== MATERIAL SUPPLIED ==

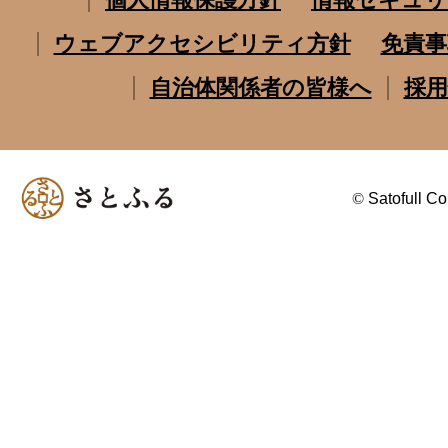
ウェブアクセシビリティ方針
免責事
自治体関係者の皆様へ
採用
©
Satofull Co.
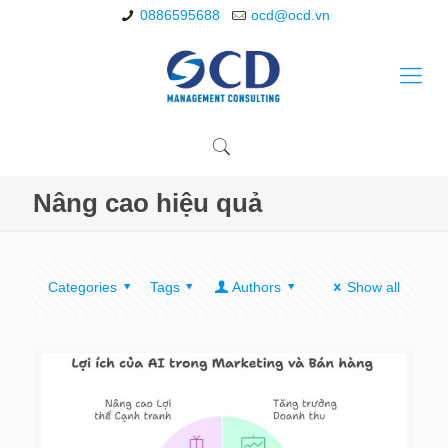
0886595688
ocd@ocd.vn
Nâng cao hiệu quả
Categories
Tags
Authors
Show all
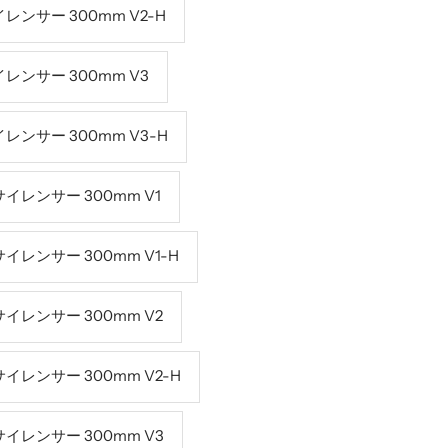
ンサー 300mm V2-H
ンサー 300mm V3
ンサー 300mm V3-H
レンサー 300mm V1
レンサー 300mm V1-H
レンサー 300mm V2
レンサー 300mm V2-H
レンサー 300mm V3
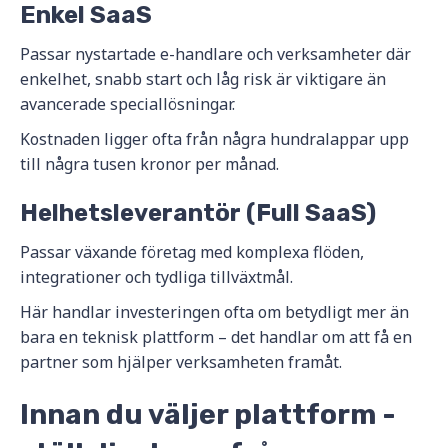
Enkel SaaS
Passar nystartade e-handlare och verksamheter där
enkelhet, snabb start och låg risk är viktigare än
avancerade speciallösningar.
Kostnaden ligger ofta från några hundralappar upp
till några tusen kronor per månad.
Helhetsleverantör (Full SaaS)
Passar växande företag med komplexa flöden,
integrationer och tydliga tillväxtmål.
Här handlar investeringen ofta om betydligt mer än
bara en teknisk plattform – det handlar om att få en
partner som hjälper verksamheten framåt.
Innan du väljer plattform -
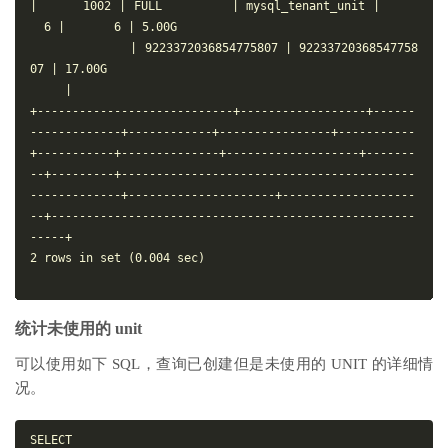
|      1002 | FULL         | mysql_tenant_unit |     
  6 |       6 | 5.00G                                   
              | 9223372036854775807 | 92233720368547758
07 | 17.00G                                             
     |

+----------------------------+------------------+------
-------------+------------+----------------+-----------
+-----------+--------------+-------------------+-------
--+---------+------------------------------------------
-------------+---------------------+-------------------
--+----------------------------------------------------
-----+

2 rows in set (0.004 sec)

统计未使用的 unit
可以使用如下 SQL，查询已创建但是未使用的 UNIT 的详细情
况。
SELECT
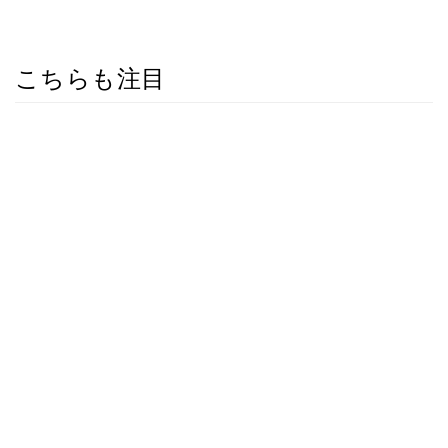
こちらも注目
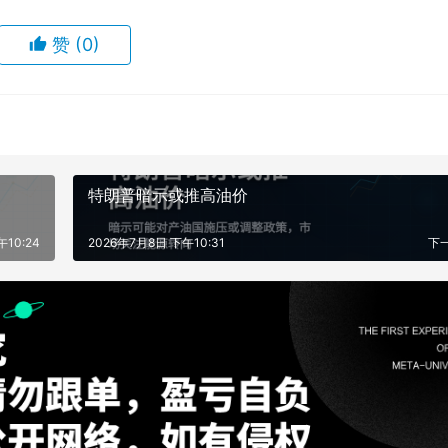
赞
(0)
特朗普暗示或推高油价
10:24
2026年7月8日 下午10:31
下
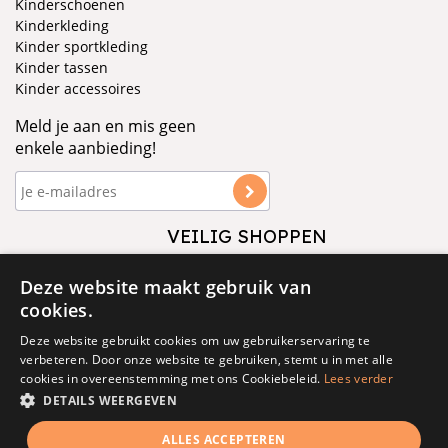
Kinderschoenen
Kinderkleding
Kinder sportkleding
Kinder tassen
Kinder accessoires
Meld je aan en mis geen
enkele aanbieding!
VEILIG SHOPPEN
VOLG ONS
Deze website maakt gebruik van
cookies.
Deze website gebruikt cookies om uw gebruikerservaring te
verbeteren. Door onze website te gebruiken, stemt u in met alle
cookies in overeenstemming met ons Cookiebeleid.
Lees verder
DETAILS WEERGEVEN
© 1877 - 2025 - V&D
ALLES ACCEPTEREN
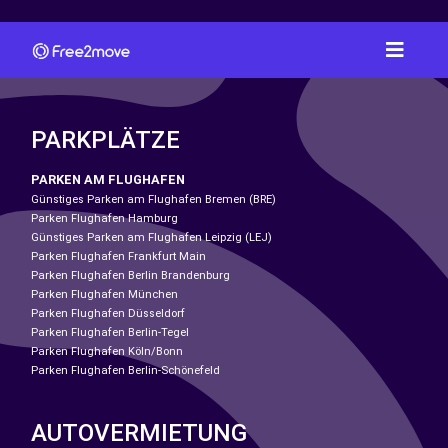
PARKPLÄTZE
PARKEN AM FLUGHAFEN
Günstiges Parken am Flughafen Bremen (BRE)
Parken Flughafen Hamburg
Günstiges Parken am Flughafen Leipzig (LEJ)
Parken Flughafen Frankfurt Main
Parken Flughafen Berlin Brandenburg
Parken Flughafen München
Parken Flughafen Düsseldorf
Parken Flughafen Berlin-Tegel
Parken Flughafen Köln/Bonn
Parken Flughafen Berlin-Schönefeld
AUTOVERMIETUNG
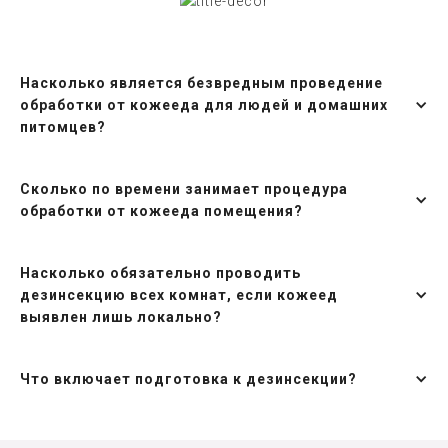
Насколько является безвредным проведение
обработки от кожееда для людей и домашних
питомцев?
Сколько по времени занимает процедура
обработки от кожееда помещения?
Насколько обязательно проводить
дезинсекцию всех комнат, если кожеед
выявлен лишь локально?
Что включает подготовка к дезинсекции?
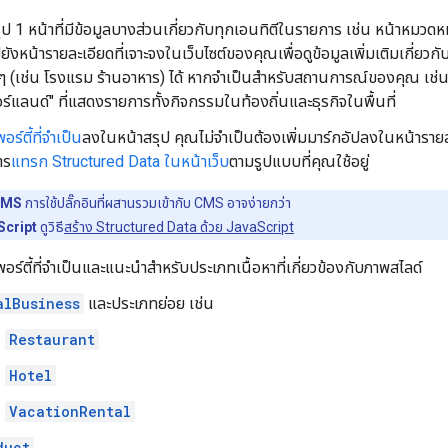
ุป 1 หน้าที่มีข้อมูลบางส่วนเกี่ยวกับทุกเอนทิตีในรายการ เช่น หน้าหมวด
ปยังหน้ารายละเอียดที่เจาะจงในเว็บไซต์ของคุณเพื่อดูข้อมูลเพิ่มเติมเกี
ๆ (เช่น โรงแรม ร้านอาหาร) ได้ หากจำเป็นสําหรับสถานการณ์ของคุณ เช
ร์แลนด์" ที่แสดงรายการทั้งกิจกรรมในท้องถิ่นและธุรกิจในพื้นที่
ร์ตี้ที่จำเป็น
ลงในหน้าสรุป คุณไม่จำเป็นต้องเพิ่มมาร์กอัปลงในหน้ารายละเอีย
าร
แทรก Structured Data ในหน้าเว็บ
ตามรูปแบบที่คุณใช้อยู่
 CMS
การใช้ปลั๊กอินที่ผสานรวมเข้ากับ CMS อาจง่ายกว่า
Script
ดูวิธี
สร้าง Structured Data ด้วย JavaScript
พอร์ตี้ที่จำเป็นและแนะนำสำหรับประเภทเนื้อหาที่เกี่ยวข้องกับภาพสไลด์
alBusiness
และประเภทย่อย เช่น
Restaurant
Hotel
VacationRental
duct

== TASK PROMPT ==
The data is to be printed again exactly, but without its pictures.

== YOUR SOLUTION ==
ウェブアクセシビリティ方針
免責事
自治体関係者の皆様へ
採用
©
Satofull Co.
0886595688
ocd@ocd.vn
Nâng cao hiệu quả
Categories
Tags
Authors
Show all
ンサー 300mm V2-H
ンサー 300mm V3
ンサー 300mm V3-H
レンサー 300mm V1
レンサー 300mm V1-H
レンサー 300mm V2
レンサー 300mm V2-H
レンサー 300mm V3
Enkel SaaS
Passar nystartade e-handlare och verksamheter där
enkelhet, snabb start och låg risk är viktigare än
avancerade speciallösningar.
Kostnaden ligger ofta från några hundralappar upp
till några tusen kronor per månad.
Helhetsleverantör (Full SaaS)
Passar växande företag med komplexa flöden,
integrationer och tydliga tillväxtmål.
Här handlar investeringen ofta om betydligt mer än
bara en teknisk plattform – det handlar om att få en
partner som hjälper verksamheten framåt.
Innan du väljer plattform -
|      1002 | FULL         | mysql_tenant_unit |     
  6 |       6 | 5.00G                                   
              | 9223372036854775807 | 92233720368547758
07 | 17.00G                                             
     |

+----------------------------+------------------+------
-------------+------------+----------------+-----------
+-----------+--------------+-------------------+-------
--+---------+------------------------------------------
-------------+---------------------+-------------------
--+----------------------------------------------------
-----+

2 rows in set (0.004 sec)

统计未使用的 unit
可以使用如下 SQL，查询已创建但是未使用的 UNIT 的详细情
况。
SELECT
こちらも注目
赞
(0)
特朗普暗示或推高油价
10:24
2026年7月8日 下午10:31
下
Kinderschoenen
Kinderkleding
Kinder sportkleding
Kinder tassen
Kinder accessoires
Meld je aan en mis geen
enkele aanbieding!
VEILIG SHOPPEN
VOLG ONS
Deze website maakt gebruik van
cookies.
Deze website gebruikt cookies om uw gebruikerservaring te
verbeteren. Door onze website te gebruiken, stemt u in met alle
cookies in overeenstemming met ons Cookiebeleid.
Lees verder
DETAILS WEERGEVEN
© 1877 - 2025 - V&D
ALLES ACCEPTEREN
PARKPLÄTZE
PARKEN AM FLUGHAFEN
Günstiges Parken am Flughafen Bremen (BRE)
Parken Flughafen Hamburg
Günstiges Parken am Flughafen Leipzig (LEJ)
Parken Flughafen Frankfurt Main
Parken Flughafen Berlin Brandenburg
Parken Flughafen München
Parken Flughafen Düsseldorf
Parken Flughafen Berlin-Tegel
Parken Flughafen Köln/Bonn
Parken Flughafen Berlin-Schönefeld
AUTOVERMIETUNG
Насколько является безвредным проведение
обработки от кожееда для людей и домашних
питомцев?
Сколько по времени занимает процедура
обработки от кожееда помещения?
Насколько обязательно проводить
дезинсекцию всех комнат, если кожеед
выявлен лишь локально?
Что включает подготовка к дезинсекции?
ุป 1 หน้าที่มีข้อมูลบางส่วนเกี่ยวกับทุกเอนทิตีในรายการ เช่น หน้าหมวด
ปยังหน้ารายละเอียดที่เจาะจงในเว็บไซต์ของคุณเพื่อดูข้อมูลเพิ่มเติมเกี
ๆ (เช่น โรงแรม ร้านอาหาร) ได้ หากจำเป็นสําหรับสถานการณ์ของคุณ เช
ร์แลนด์" ที่แสดงรายการทั้งกิจกรรมในท้องถิ่นและธุรกิจในพื้นที่
ร์ตี้ที่จำเป็น
ลงในหน้าสรุป คุณไม่จำเป็นต้องเพิ่มมาร์กอัปลงในหน้ารายละเอีย
าร
แทรก Structured Data ในหน้าเว็บ
ตามรูปแบบที่คุณใช้อยู่
 CMS
การใช้ปลั๊กอินที่ผสานรวมเข้ากับ CMS อาจง่ายกว่า
Script
ดูวิธี
สร้าง Structured Data ด้วย JavaScript
พอร์ตี้ที่จำเป็นและแนะนำสำหรับประเภทเนื้อหาที่เกี่ยวข้องกับภาพสไลด์
alBusiness
และประเภทย่อย เช่น
Restaurant
Hotel
VacationRental
duct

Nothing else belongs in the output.